Por Paulo Moreira Leite, em seu blog:
Seria preciso regredir à primeira metade do século XVIII e aos tempos do absolutismo para compreender o grau de barbárie a que o economista Guido Mantega foi submetido na manhã de quinta-feira. Você provavelmente já sabe: acompanhando a mulher que era submetida a uma cirurgia para operar um câncer, no Albert Einstein, em São Paulo, Mantega foi retirado do local pela Polícia Federal, que cumpria um mandato de prisão assinado pelo juiz Sérgio Moro, revogado após cinco horas.
Naquela longa fase da história da humanidade anterior ao nascimento dos direitos humanos como um valor universal, o suplício de pessoas condenadas – não é o caso de Mantega, diga-se – ocorria em praça pública. Antes de serem executadas, eram torturadas e, em alguns casos esquartejadas. A multidão aplaudia numa espécie de transe, e até pedia mais. Profissionais da morte e do sofrimento, os carrascos chegavam a ser personagens populares nas grandes cidades. Minutos antes de perder a cabeça na guilhotina de Paris, o revolucionário Danton pediu ao matador que a mostrasse ao povo reunido na praça da Revolução -- hoje da Concordia -- pois queria que a multidão visse “como é bela”.
Tentando explicar essa imensa evolução no direito e na sensibilidade humana, a historiadora Lynn Hunt lembra, num livrinho particularmente instrutivo, (“A Invenção dos Direitos Humanos”) que a noção de que todos são iguais perante a lei e assim devem ser tratados, é uma novidade recente da civilização, embora seja uma ideia tão repetida que parece ter vigorado já na idade das cavernas.
Na realidade, não chega a ter 300 anos de existência no passado deste bípede que anda pela Terra sabe-se lá quantos milhares de anos. Para Hunt, homens e mulheres precisaram superar vários degraus de cultura primitiva, baseada na desigualdade entre os homens e na tirania mais bruta do Estado sobre os indivíduos, para compreender que era necessário desenvolver uma relação de empatia de cada pessoa com toda a humanidade, única forma de garantir que não se faça com o próximo daquilo que não se deseja para si mesmo.

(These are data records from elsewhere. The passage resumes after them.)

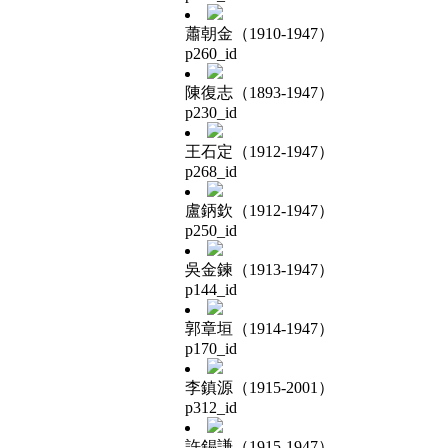
蕭朝金（1910-1947）
p260_id
陳復志（1893-1947）
p230_id
王石定（1912-1947）
p268_id
盧鈵欽（1912-1947）
p250_id
吳金鍊（1913-1947）
p144_id
郭章垣（1914-1947）
p170_id
李鎮源（1915-2001）
p312_id
許錫謙（1915-1947）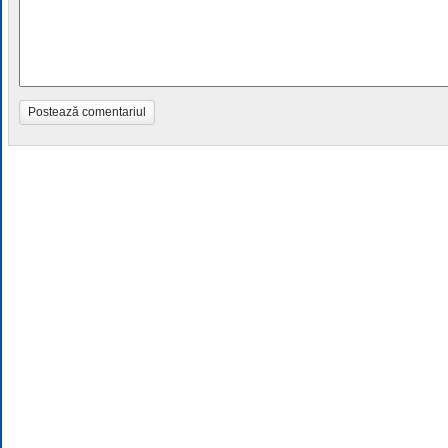
Postează comentariul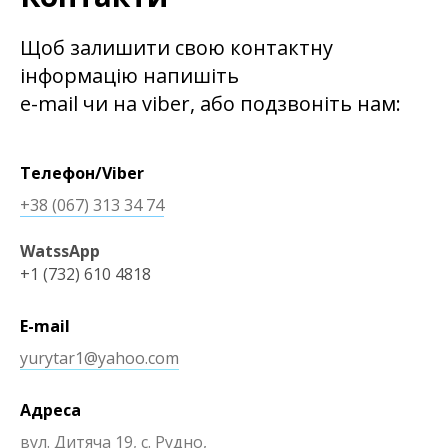
Щоб залишити свою контактну
інформацію напишіть
e-mail чи на viber, або подзвоніть нам:
Телефон/Viber
+38 (067) 313 34 74
WatssApp
+1 (732) 610 4818
E-mail
yurytar1@yahoo.com
Адреса
вул. Дитяча 19
,
с. Рудно,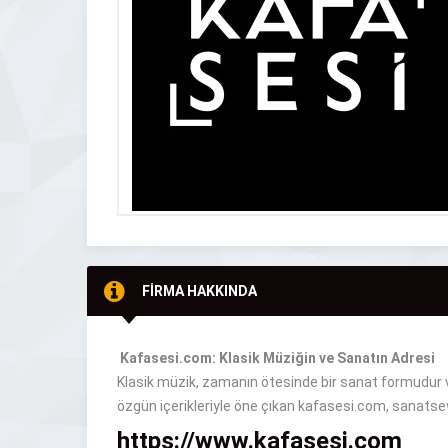
FİRMA HAKKINDA
Kafasesi.com: Klasik Müziğin ve Sanatın Adresi
Klasik müzik, zamanın ötesinde bir sanat formudur
özgün içerikleriyle öne çıkan kafasesi.com, sanatsev
https://www.kafasesi.com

Hunt localiza o nascimento dessa ideia nos debates que deram origem à Constituição dos Estados Unidos, de 1776, confirmada pela Declaração dos Direitos do Homem da Revolução Francesa, de 1789. Foram decisões que representaram um imenso progresso, lembra, ainda que tenham ocorridos recuos graves, mais tarde, pois além da luta política, também havia uma disputa cultural. Hunt está convencida de que, criando epopeias românticas que envolviam heróis e heroínas de terras distantes, em sociedades da Ásia ou da África, que cultivavam costumes vistos como exóticos em Londres ou Paris, os noveleiros daquele tempo, que escreviam folhetins publicados em sequência pelos jornais, cumpriram um papel positivo no esforço para criar uma cultura de uma sociedade onde a igualdade é um valor fundamental.

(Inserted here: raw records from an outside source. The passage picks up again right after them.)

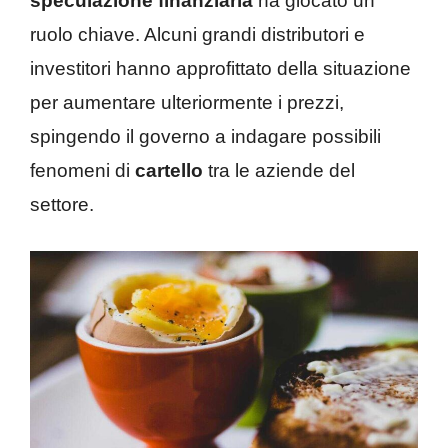
speculazione finanziaria
ha giocato un
ruolo chiave. Alcuni grandi distributori e
investitori hanno approfittato della situazione
per aumentare ulteriormente i prezzi,
spingendo il governo a indagare possibili
fenomeni di
cartello
tra le aziende del
settore.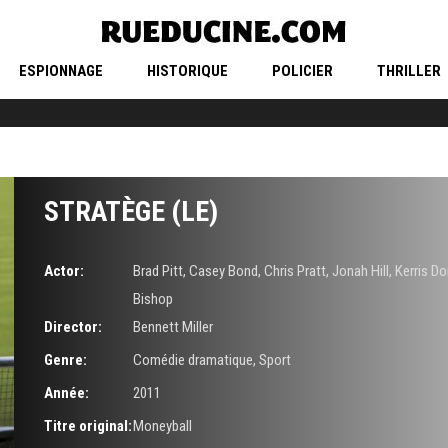
ESPIONNAGE
HISTORIQUE
POLICIER
THRILLER
STRATÈGE (LE)
Actor:
Brad Pitt
,
Casey Bond
,
Chris Pratt
,
Jonah Hill
,
Kerris Do
Bishop
Director:
Bennett Miller
Genre:
Comédie dramatique
,
Sport
Année:
2011
Titre original:
Moneyball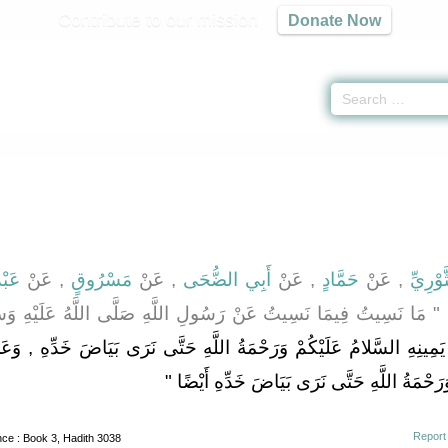
Contribute to our mission
Donate Now
 Hadith 3038
َوْرِيِّ
, عَنْ
حَمَّادٍ
, عَنْ
أَبِي الضُّحَى
, عَنْ
مَسْرُوقٍ
, عَنْ
عَبْد
 مَا نَسِيتُ فِيمَا نَسِيتُ عَنْ رَسُولِ اللَّهِ صَلَّى اللَّهُ عَلَيْهِ وَسَلَّ
يَمِينِهِ السَّلامُ عَلَيْكُمْ وَرَحْمَةُ اللَّهِ حَتَّى نَرَى بَيَاضَ خَدِّهِ , وَعَ
رَحْمَةُ اللَّهِ حَتَّى نَرَى بَيَاضَ خَدِّهِ أَيْضًا "
Report
nce
: Book 3, Hadith 3038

A experiência futura ensinou que, como a luta global pela democracia, a defesa dos direitos humanos é um esforço que nunca termina. A opressão da mulher prosseguiu pelos séculos seguintes, a escravidão permaneceu como uma vergonha duradoura. A dominação de povos frágeis, do ponto de vista econômico, é uma realidade até hoje. A tortura jamais foi inteiramente abolida. Chegou a ser sistematizada pelo Exército francês na guerra da Argélia, nos anos 1950. Empregada em interrogatórios de prisioneiros na guerra do Vietnã, foi admitida por decreto de George W Bush após o 11 de setembro, numa regressão cujo maior exemplo é a prisão de homens sem direitos de Guantânamo. Há outros exemplos, mas este é o espírito da coisa.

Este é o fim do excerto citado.